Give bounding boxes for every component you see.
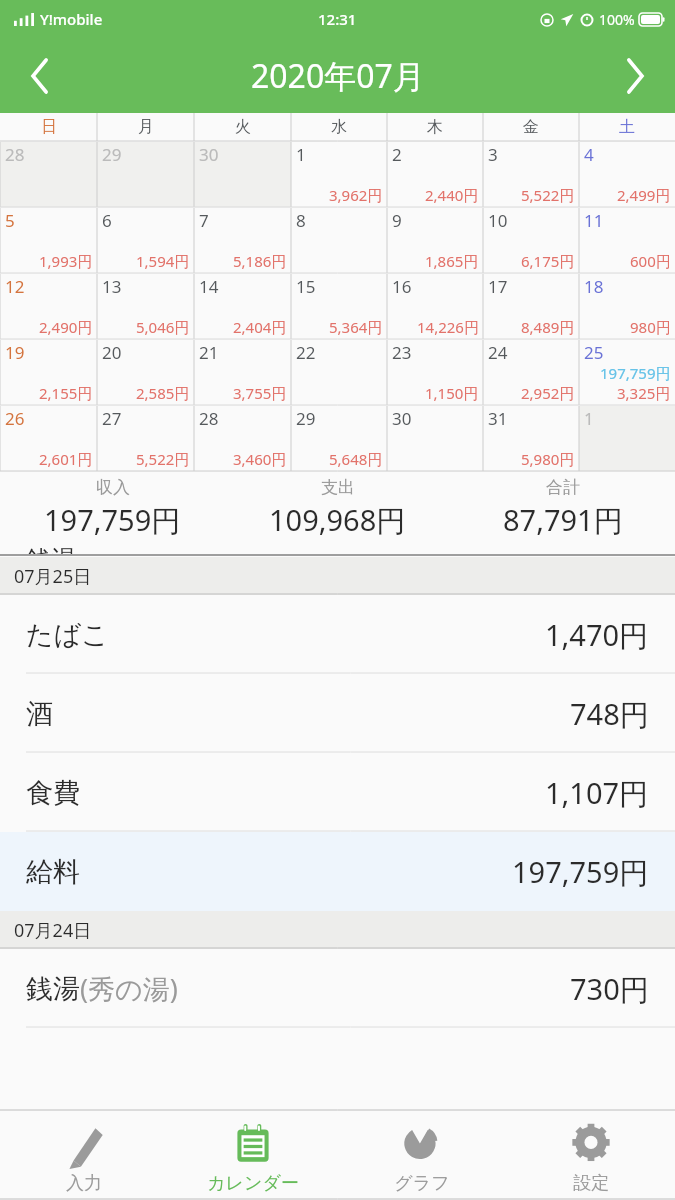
button[interactable]: 20 [97,340,194,405]
staticText: 07月25日 [14,564,92,589]
button[interactable]: 2 [387,142,483,207]
button[interactable]: 4 [579,142,675,207]
staticText: グラフ [394,1172,450,1195]
button[interactable]: 9 [387,208,483,273]
button[interactable]: 29 [291,406,387,471]
button[interactable]: 11 [579,208,675,273]
staticText: 14 [199,275,219,298]
staticText: 3,962円 [329,185,383,205]
staticText: 30 [199,143,219,166]
staticText: 3,325円 [617,383,671,403]
button[interactable]: 18 [579,274,675,339]
staticText: 17 [488,275,508,298]
staticText: 1 [296,143,306,166]
button[interactable]: 17 [483,274,579,339]
staticText: (秀の湯) [80,970,178,1007]
staticText: 入力 [66,1172,102,1195]
staticText: 197,759円 [512,852,649,892]
button[interactable]: 12 [0,274,97,339]
button[interactable]: 31 [483,406,579,471]
button[interactable]: 食費 [0,753,675,832]
button[interactable]: 入力 [0,1111,168,1199]
button[interactable]: 25 [579,340,675,405]
button[interactable]: 22 [291,340,387,405]
button[interactable]: 27 [97,406,194,471]
button[interactable]: 30 [387,406,483,471]
staticText: 9 [392,209,402,232]
staticText: 5,364円 [329,317,383,337]
button[interactable]: 16 [387,274,483,339]
staticText: 水 [331,117,347,137]
button[interactable]: 酒 [0,674,675,753]
staticText: 10 [488,209,508,232]
staticText: 食費 [26,776,80,810]
staticText: 月 [138,117,154,137]
staticText: 土 [619,117,635,137]
staticText: 12 [5,275,25,298]
staticText: 合計 [546,477,580,498]
button[interactable]: 21 [194,340,291,405]
button[interactable]: 28 [0,142,97,207]
staticText: 銭湯 [26,972,80,1006]
button[interactable]: 1 [291,142,387,207]
button[interactable]: 13 [97,274,194,339]
button[interactable]: 23 [387,340,483,405]
button[interactable]: グラフ [337,1111,506,1199]
staticText: たばこ [26,618,109,652]
staticText: 8,489円 [521,317,575,337]
staticText: 1,993円 [39,251,93,271]
button[interactable]: たばこ [0,595,675,674]
button[interactable]: 07月24日 [0,911,675,949]
button[interactable]: Next month [595,38,675,113]
button[interactable]: 07月25日 [0,557,675,595]
button[interactable]: 28 [194,406,291,471]
staticText: 23 [392,341,412,364]
staticText: 6,175円 [521,251,575,271]
staticText: 7 [199,209,209,232]
button[interactable]: 24 [483,340,579,405]
button[interactable]: 設定 [506,1111,675,1199]
staticText: 5,186円 [233,251,287,271]
button[interactable]: 29 [97,142,194,207]
staticText: 28 [199,407,219,430]
button[interactable]: Previous month [0,38,80,113]
staticText: 20 [102,341,122,364]
button[interactable]: 19 [0,340,97,405]
staticText: 730円 [570,969,649,1009]
button[interactable]: 26 [0,406,97,471]
button[interactable]: 銭湯 [0,949,675,1028]
button[interactable]: 収入 [0,472,225,544]
staticText: 2 [392,143,402,166]
staticText: 設定 [573,1172,609,1195]
button[interactable]: 3 [483,142,579,207]
staticText: 87,791円 [503,500,623,540]
button[interactable]: 10 [483,208,579,273]
button[interactable]: 7 [194,208,291,273]
staticText: 給料 [26,855,80,889]
staticText: 火 [235,117,251,137]
staticText: 金 [523,117,539,137]
button[interactable]: 6 [97,208,194,273]
staticText: 4 [584,143,594,166]
button[interactable]: 15 [291,274,387,339]
button[interactable]: 給料 [0,832,675,911]
button[interactable]: 30 [194,142,291,207]
staticText: 31 [488,407,508,430]
button[interactable]: 合計 [450,472,675,544]
button[interactable]: カレンダー [168,1111,337,1199]
button[interactable]: 14 [194,274,291,339]
staticText: 109,968円 [269,500,406,540]
staticText: 5,046円 [136,317,190,337]
staticText: 197,759円 [44,500,181,540]
staticText: 197,759円 [600,363,671,383]
staticText: 5,522円 [521,185,575,205]
staticText: 2,490円 [39,317,93,337]
staticText: 1,107円 [545,773,649,813]
staticText: 1,150円 [425,383,479,403]
button[interactable]: 5 [0,208,97,273]
button[interactable]: 1 [579,406,675,471]
button[interactable]: 8 [291,208,387,273]
staticText: カレンダー [207,1172,299,1195]
staticText: 16 [392,275,412,298]
button[interactable]: 支出 [225,472,450,544]
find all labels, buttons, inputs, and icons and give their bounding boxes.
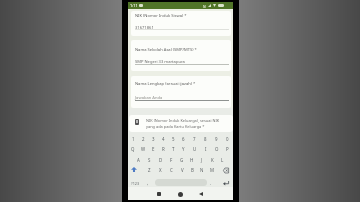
button[interactable]: O: [211, 145, 222, 153]
staticText: P: [226, 146, 229, 152]
staticText: 6: [182, 136, 185, 142]
button[interactable]: [178, 192, 183, 197]
staticText: Nama Sekolah Asal (SMP/MTS) *: [135, 47, 197, 53]
button[interactable]: W: [138, 145, 148, 153]
button[interactable]: T: [168, 145, 178, 153]
button[interactable]: J: [197, 156, 207, 164]
staticText: G: [180, 157, 184, 163]
button[interactable]: R: [158, 145, 168, 153]
staticText: SMP Negeri 33 martapura: [135, 59, 185, 65]
staticText: H: [190, 157, 194, 163]
button[interactable]: Q: [128, 145, 138, 153]
staticText: E: [152, 146, 155, 152]
staticText: 4: [162, 136, 165, 142]
staticText: Jawaban Anda: [135, 95, 163, 101]
staticText: N: [203, 4, 206, 9]
button[interactable]: [131, 40, 231, 71]
staticText: L: [221, 157, 224, 163]
staticText: V: [181, 167, 184, 173]
staticText: Q: [131, 146, 135, 152]
staticText: 0: [226, 136, 229, 142]
staticText: Y: [182, 146, 185, 152]
button[interactable]: 7: [189, 135, 200, 143]
staticText: 3: [152, 136, 155, 142]
button[interactable]: S: [144, 156, 155, 164]
staticText: O: [215, 146, 219, 152]
staticText: 9: [215, 136, 218, 142]
button[interactable]: [199, 192, 203, 196]
button[interactable]: M: [207, 166, 217, 174]
button[interactable]: Y: [178, 145, 189, 153]
staticText: T: [172, 146, 175, 152]
button[interactable]: 4: [158, 135, 168, 143]
staticText: M: [210, 167, 214, 173]
button[interactable]: 5: [168, 135, 178, 143]
staticText: N: [200, 167, 204, 173]
button[interactable]: 3: [148, 135, 158, 143]
button[interactable]: P: [222, 145, 233, 153]
staticText: K: [211, 157, 214, 163]
button[interactable]: 8: [200, 135, 211, 143]
button[interactable]: G: [177, 156, 187, 164]
staticText: 2: [142, 136, 145, 142]
button[interactable]: L: [217, 156, 227, 164]
button[interactable]: [129, 115, 233, 132]
staticText: yang ada pada Kartu Keluarga *: [146, 124, 205, 129]
button[interactable]: H: [187, 156, 197, 164]
staticText: NIK (Nomor Induk Keluarga), sesuai NIK: [146, 118, 220, 123]
staticText: 5: [172, 136, 175, 142]
staticText: R: [162, 146, 165, 152]
staticText: Nama Lengkap (sesuai ijazah) *: [135, 81, 196, 87]
staticText: U: [193, 146, 197, 152]
button[interactable]: 2: [138, 135, 148, 143]
staticText: ?123: [131, 181, 140, 186]
staticText: S: [148, 157, 151, 163]
button[interactable]: A: [133, 156, 144, 164]
button[interactable]: N: [197, 166, 207, 174]
button[interactable]: 1: [128, 135, 138, 143]
staticText: .: [210, 180, 212, 186]
button[interactable]: E: [148, 145, 158, 153]
staticText: NIK (Nomor Induk Siswa) *: [135, 13, 187, 19]
button[interactable]: 6: [178, 135, 189, 143]
button[interactable]: D: [155, 156, 166, 164]
staticText: D: [159, 157, 163, 163]
staticText: J: [201, 157, 203, 163]
button[interactable]: U: [189, 145, 200, 153]
button[interactable]: [131, 76, 231, 108]
button[interactable]: [131, 11, 231, 36]
staticText: 8: [204, 136, 207, 142]
button[interactable]: V: [177, 166, 187, 174]
button[interactable]: 9: [211, 135, 222, 143]
button[interactable]: I: [200, 145, 211, 153]
staticText: F: [170, 157, 173, 163]
button[interactable]: [131, 167, 137, 172]
staticText: 7: [193, 136, 196, 142]
staticText: 1:11: [130, 3, 138, 8]
staticText: B: [191, 167, 194, 173]
staticText: Z: [148, 167, 151, 173]
staticText: X: [159, 167, 162, 173]
button[interactable]: F: [166, 156, 177, 164]
staticText: 31671861: [135, 25, 154, 31]
button[interactable]: 0: [222, 135, 233, 143]
button[interactable]: K: [207, 156, 217, 164]
button[interactable]: B: [187, 166, 197, 174]
button[interactable]: [223, 181, 229, 186]
button[interactable]: X: [155, 166, 166, 174]
staticText: A: [137, 157, 140, 163]
staticText: I: [205, 146, 207, 152]
staticText: 1: [132, 136, 135, 142]
button[interactable]: Z: [144, 166, 155, 174]
button[interactable]: [157, 192, 161, 196]
staticText: ,: [147, 180, 149, 186]
button[interactable]: [223, 168, 229, 173]
staticText: W: [141, 146, 146, 152]
staticText: C: [170, 167, 173, 173]
button[interactable]: C: [166, 166, 177, 174]
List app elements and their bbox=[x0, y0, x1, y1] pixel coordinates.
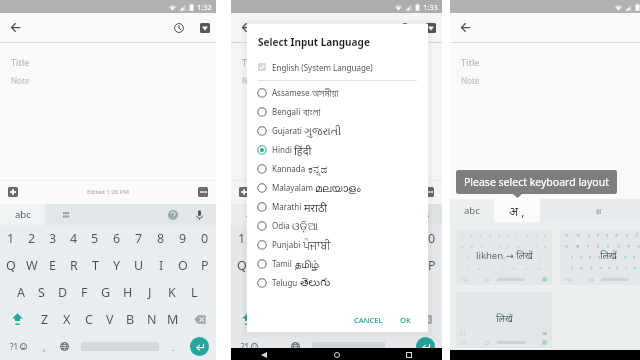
button[interactable]: D bbox=[52, 279, 73, 306]
button[interactable]: अ , bbox=[494, 199, 540, 222]
button[interactable]: Shift bbox=[231, 306, 263, 333]
button[interactable]: 1 bbox=[231, 225, 253, 252]
button[interactable]: ?1 bbox=[231, 333, 267, 360]
button[interactable]: T bbox=[84, 252, 106, 279]
button[interactable]: Telugu bbox=[247, 273, 428, 292]
button[interactable]: E bbox=[42, 252, 63, 279]
button[interactable]: M bbox=[389, 306, 410, 333]
button[interactable]: D bbox=[284, 279, 305, 306]
button[interactable]: Backspace bbox=[410, 306, 442, 333]
button[interactable]: Back bbox=[6, 18, 25, 37]
button[interactable]: 7 bbox=[128, 225, 150, 252]
button[interactable]: J bbox=[139, 279, 161, 306]
button[interactable]: Reminder bbox=[395, 18, 414, 37]
button[interactable]: N bbox=[368, 306, 389, 333]
button[interactable]: Archive bbox=[421, 18, 440, 37]
button[interactable]: V bbox=[99, 306, 120, 333]
button[interactable]: 5 bbox=[316, 225, 337, 252]
button[interactable]: Help bbox=[165, 207, 181, 223]
button[interactable]: 4 bbox=[63, 225, 84, 252]
button[interactable]: OK bbox=[395, 311, 416, 329]
button[interactable]: 5 bbox=[84, 225, 106, 252]
button[interactable]: 1 bbox=[456, 230, 552, 285]
button[interactable]: Odia bbox=[247, 216, 428, 235]
button[interactable]: N bbox=[141, 306, 162, 333]
button[interactable]: C bbox=[305, 306, 326, 333]
button[interactable]: U bbox=[128, 252, 150, 279]
button[interactable]: Enter bbox=[408, 333, 442, 360]
button[interactable]: अ bbox=[560, 230, 640, 285]
button[interactable]: R bbox=[63, 252, 84, 279]
button[interactable]: More options bbox=[198, 187, 208, 197]
button[interactable]: P bbox=[194, 252, 216, 279]
button[interactable]: 9 bbox=[172, 225, 194, 252]
button[interactable]: X bbox=[284, 306, 305, 333]
button[interactable]: F bbox=[305, 279, 326, 306]
button[interactable]: G bbox=[95, 279, 117, 306]
button[interactable]: Add bbox=[239, 187, 249, 197]
button[interactable]: , bbox=[267, 333, 284, 360]
button[interactable]: . bbox=[165, 333, 182, 360]
button[interactable]: , bbox=[36, 333, 53, 360]
button[interactable]: Change language bbox=[284, 333, 306, 360]
button[interactable]: O bbox=[172, 252, 194, 279]
button[interactable]: F bbox=[73, 279, 95, 306]
button[interactable]: K bbox=[161, 279, 183, 306]
button[interactable]: Tamil bbox=[247, 254, 428, 273]
button[interactable]: 4 bbox=[295, 225, 316, 252]
button[interactable]: Reminder bbox=[169, 18, 188, 37]
button[interactable]: क्ष bbox=[540, 199, 640, 222]
button[interactable]: Malayalam bbox=[247, 178, 428, 197]
button[interactable]: abc bbox=[0, 204, 45, 225]
button[interactable]: Shift bbox=[0, 306, 34, 333]
button[interactable]: B bbox=[120, 306, 141, 333]
button[interactable]: Layout bbox=[276, 204, 442, 225]
button[interactable]: Please select keyboard layout bbox=[456, 170, 617, 194]
button[interactable]: Enter bbox=[182, 333, 216, 360]
button[interactable]: L bbox=[410, 279, 431, 306]
button[interactable]: ?1 bbox=[0, 333, 36, 360]
button[interactable]: H bbox=[117, 279, 139, 306]
button[interactable]: Back bbox=[237, 18, 256, 37]
button[interactable]: P bbox=[421, 252, 442, 279]
button[interactable]: 6 bbox=[106, 225, 128, 252]
button[interactable]: Hindi bbox=[247, 140, 428, 159]
button[interactable]: E bbox=[274, 252, 295, 279]
button[interactable]: Assamese bbox=[247, 83, 428, 102]
button[interactable]: L bbox=[183, 279, 205, 306]
button[interactable]: abc bbox=[450, 199, 494, 222]
button[interactable]: 2 bbox=[253, 225, 274, 252]
button[interactable]: Q bbox=[0, 252, 21, 279]
button[interactable]: Bengali bbox=[247, 102, 428, 121]
button[interactable]: 2 bbox=[21, 225, 42, 252]
button[interactable]: A bbox=[10, 279, 31, 306]
button[interactable]: 3 bbox=[42, 225, 63, 252]
button[interactable]: M bbox=[162, 306, 183, 333]
button[interactable]: Space bbox=[312, 342, 385, 351]
button[interactable]: ?!☺ bbox=[456, 292, 552, 348]
button[interactable]: CANCEL bbox=[349, 311, 388, 329]
button[interactable]: B bbox=[347, 306, 368, 333]
button[interactable]: S bbox=[31, 279, 52, 306]
button[interactable]: A bbox=[242, 279, 263, 306]
button[interactable]: More options bbox=[424, 187, 434, 197]
button[interactable]: Back bbox=[456, 18, 475, 37]
button[interactable]: G bbox=[326, 279, 347, 306]
button[interactable]: 0 bbox=[421, 225, 442, 252]
button[interactable]: Z bbox=[34, 306, 56, 333]
button[interactable]: Layout bbox=[45, 204, 216, 225]
button[interactable]: 3 bbox=[274, 225, 295, 252]
button[interactable]: Gujarati bbox=[247, 121, 428, 140]
button[interactable]: Punjabi bbox=[247, 235, 428, 254]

### What you should do
Check each line of the data above for the string "options" and report only how many lines have it.

### Problem solution
2